The biscuits were already done — golden and tall and exactly right — but the spirit behind them, that sense of making something from scratch with your mother’s hands guiding yours, sent me back to another recipe from the same binder: Danish Pancakes, delicate and thin and golden in a way that feels earned. When the revision is almost done and the tomatoes are in the ground and the kitchen is yours for a quiet hour, this is the kind of recipe you reach for — not because it’s complicated, but because it isn’t, and that simplicity is its own kind of gift. It’s Grandma Carol’s technique in a different form: flour, heat, patience, love.
Danish Pancakes
Prep Time: 10 minutes | Cook Time: 20 minutes | Total Time: 30 minutes | Servings: 4
Ingredients
- 2 cups all-purpose flour
- 2 tablespoons granulated sugar
- 1 teaspoon baking powder
- 1/2 teaspoon salt
- 2 large eggs
- 1 3/4 cups whole milk
- 2 tablespoons unsalted butter, melted, plus more for the pan
- 1 teaspoon pure vanilla extract
- Powdered sugar, fresh berries, or jam, for serving
Instructions
- Mix the dry ingredients. In a large bowl, whisk together the flour, sugar, baking powder, and salt until evenly combined.
- Combine the wet ingredients. In a separate bowl or large measuring cup, whisk together the eggs, milk, melted butter, and vanilla extract until smooth.
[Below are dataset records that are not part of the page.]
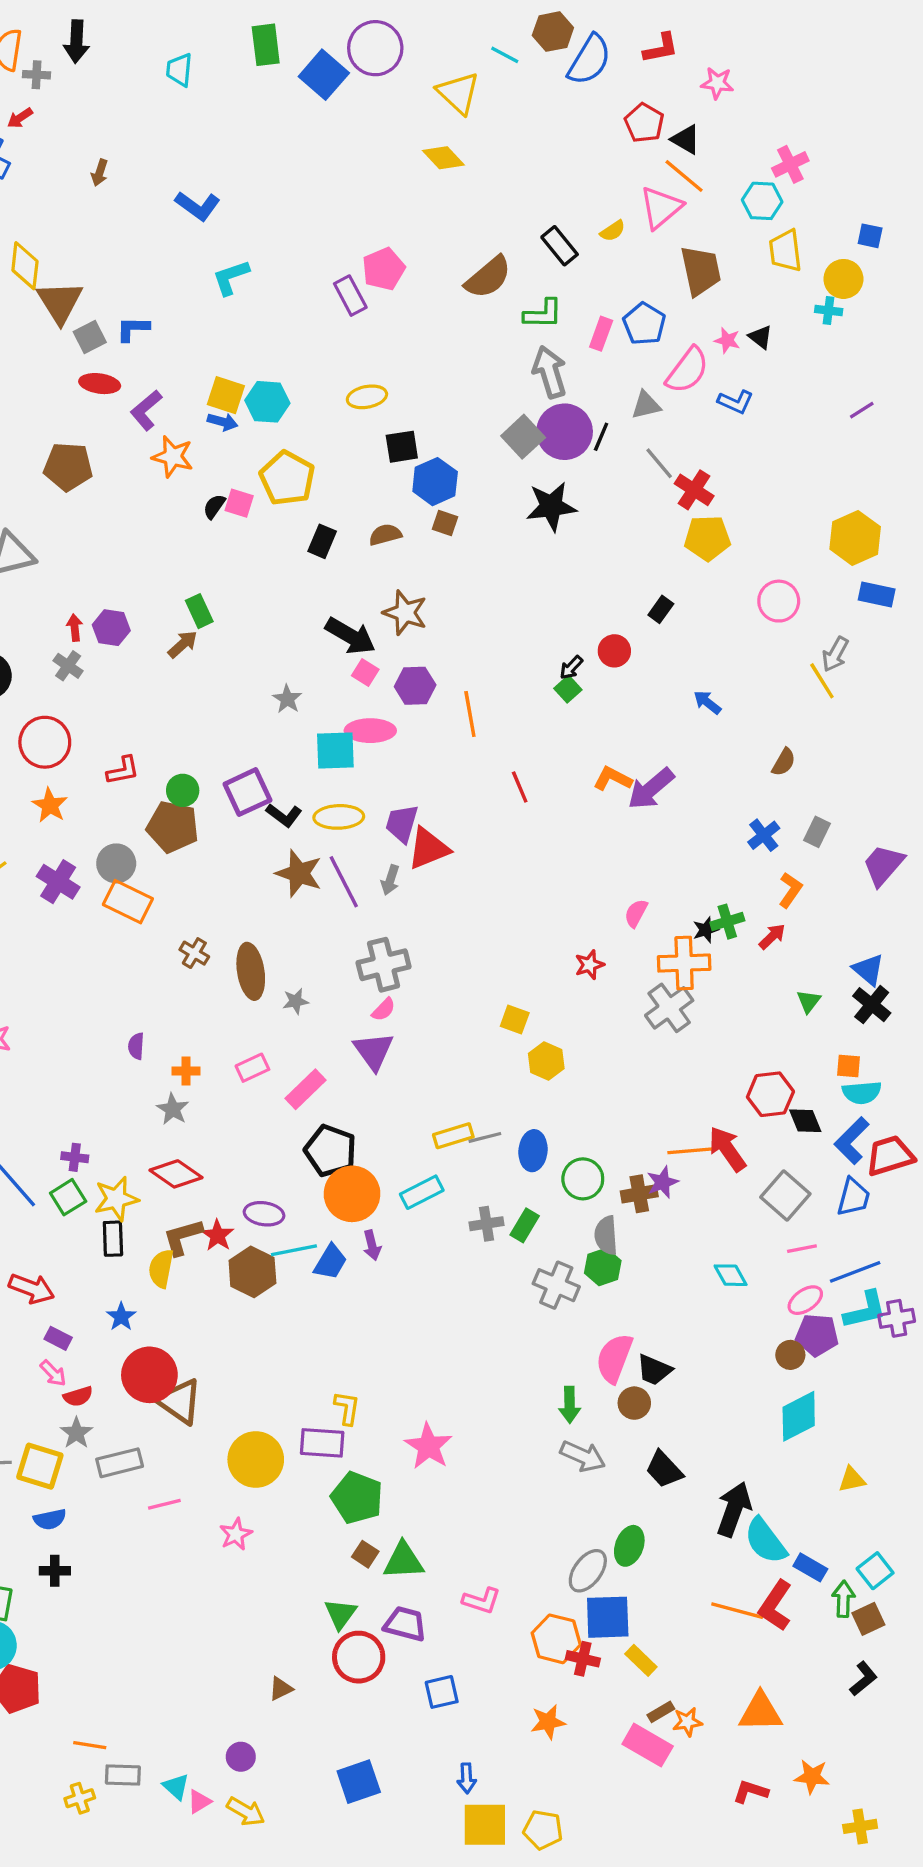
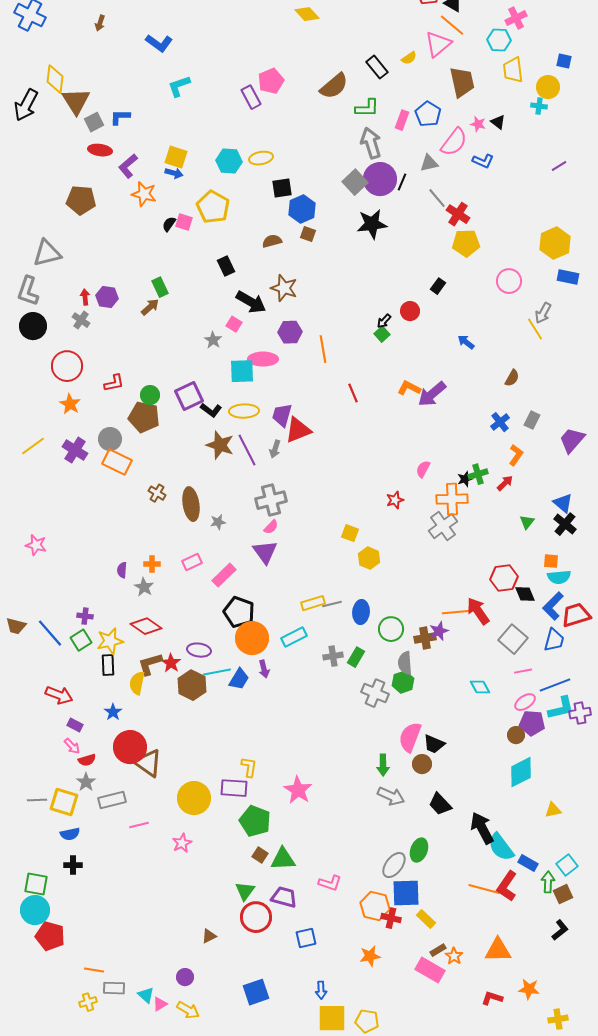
cyan hexagon: (267, 402) -> (229, 161), moved
black rectangle: (322, 541) -> (226, 266), moved, turned -48
pink square: (365, 672) -> (234, 324), moved
purple semicircle: (136, 1046) -> (122, 570), moved
black arrow: (734, 1509) -> (482, 828), turned -48
orange star: (687, 1722) -> (454, 956), turned -30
- Make the batter. Pour the wet ingredients into the dry ingredients and whisk gently until just combined — a few small lumps are fine. Do not overmix. Let the batter rest for 5 minutes while you heat the pan.
- Heat the pan. Warm a non-stick skillet or griddle over medium heat. Add a small pat of butter and swirl to coat. The pan is ready when a drop of water skitters and evaporates on contact.
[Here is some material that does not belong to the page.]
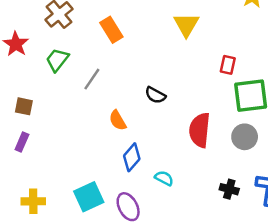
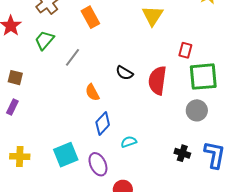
red semicircle: (200, 130) -> (157, 80), moved
cyan semicircle: (164, 178) -> (129, 142), turned -49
- Cook the pancakes. Pour approximately 1/4 cup of batter per pancake onto the pan. Cook until bubbles form across the surface and the edges look set, about 2 minutes. Flip and cook the second side until lightly golden, about 1 to 1 1/2 minutes more. Repeat with remaining batter, adding butter to the pan as needed between batches.
- Serve warm. Stack the finished pancakes and dust with powdered sugar. Serve with fresh berries, a spoonful of jam, or simply as they are. They don’t need much.
Nutrition (per serving)
Calories: 320 | Protein: 10g | Fat: 9g | Carbs: 48g | Fiber: 1g | Sodium: 340mg
About the cook who shared this
Rachel Abernathy
Week 257 of Rachel’s 30-year story
· San Diego, California
Rachel is a twenty-eight-year-old Marine wife and mom of two who has moved five times in six years and learned to cook a Thanksgiving dinner with half her cookware still in boxes. She married young, survived postpartum depression, and feeds her family of four on a junior Marine's salary with a freezer full of pre-made meals and a crockpot that has never let her down. She writes for the military spouses who are cooking dinner alone in base housing and wondering if they're enough. You are.